Browsers represent an attractive attack surface for several reasons. Firstly, they are an important influx waypoint as information and documents transit into an internal corporate network. This means they are typically more accessible to external threat actors than other software applications inside the network. Secondly, browsers allow installation of useful extension apps. Threat actors can develop malicious extensions with otherwise useful functionality and wait for unsuspecting users to install them.
Also, in the case of Google Chrome, which makes up more than 65% of all browser market share, core source code is available as Chromium; an open source software code repository that adversaries can analyze for weaknesses before they deploy their malware payloads. When considering that MicroSoft Edge is also based on Chromium, an additional 8+% of market share can be included, meaning the Chromium attack surface comprises about 75% of internet browsing. However, even closed source browser applications can be reverse compiled and targeted by advanced persistent threat actors.
Browser based attacks happen across a variety of vectors such as:
- Phishing & Click Bating - Users are tricked into opening a URL to a malicious website or other media content in the browser, which in turn attempts to exploit the browser. Advanced phishing, known as "spear phishing” attacks employ context relevant content that may appear to originate from a known source such as a co-worker.

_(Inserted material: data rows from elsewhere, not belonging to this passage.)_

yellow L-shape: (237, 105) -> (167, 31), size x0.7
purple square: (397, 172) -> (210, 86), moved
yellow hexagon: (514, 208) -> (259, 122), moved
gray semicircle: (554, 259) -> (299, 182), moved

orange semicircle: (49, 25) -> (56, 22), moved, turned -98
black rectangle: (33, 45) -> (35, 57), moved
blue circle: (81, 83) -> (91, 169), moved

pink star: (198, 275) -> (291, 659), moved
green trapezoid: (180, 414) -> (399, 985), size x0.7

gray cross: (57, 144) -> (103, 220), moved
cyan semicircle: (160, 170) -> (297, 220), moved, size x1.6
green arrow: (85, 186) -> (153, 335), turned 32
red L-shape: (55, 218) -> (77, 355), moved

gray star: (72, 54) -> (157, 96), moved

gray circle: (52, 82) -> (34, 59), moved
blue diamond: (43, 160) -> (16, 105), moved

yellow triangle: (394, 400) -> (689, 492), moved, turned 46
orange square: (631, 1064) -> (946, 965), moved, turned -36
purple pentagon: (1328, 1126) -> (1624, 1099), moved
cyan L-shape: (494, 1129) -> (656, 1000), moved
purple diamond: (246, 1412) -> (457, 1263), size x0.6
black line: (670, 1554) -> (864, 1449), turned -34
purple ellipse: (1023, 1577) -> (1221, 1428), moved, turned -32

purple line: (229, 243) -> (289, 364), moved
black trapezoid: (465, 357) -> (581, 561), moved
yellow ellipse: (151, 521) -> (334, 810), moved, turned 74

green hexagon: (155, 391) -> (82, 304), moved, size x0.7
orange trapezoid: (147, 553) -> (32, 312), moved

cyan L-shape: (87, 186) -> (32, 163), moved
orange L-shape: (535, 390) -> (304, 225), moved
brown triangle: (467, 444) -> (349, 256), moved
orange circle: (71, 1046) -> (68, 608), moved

- Trojan Browser Extensions & Plugins - Users are coerced into downloading a malicious browser extension which may claim to provide some attractive benefit to the user. An improved workflow is an attractive force swaying users to install rogue plugins.
The Benefit of a Cloud Based Workflow
As the adoption of cloud-based applications and services increases, tasks that have been traditionally handled by native applications such as desktop office applications can be done primarily through a browser using web-applications. Handling incoming and collaborative documents, spreadsheets, presentations and other file types in this way enhances the importance of securing the browser, therefore ensuring that malicious code embedded in a document never reaches the endpoint itself.
Existing Browser Isolation Strategies
Isolating the browser is important to protect the local environment from browser based attacks. There are currently two main concepts for browser isolation.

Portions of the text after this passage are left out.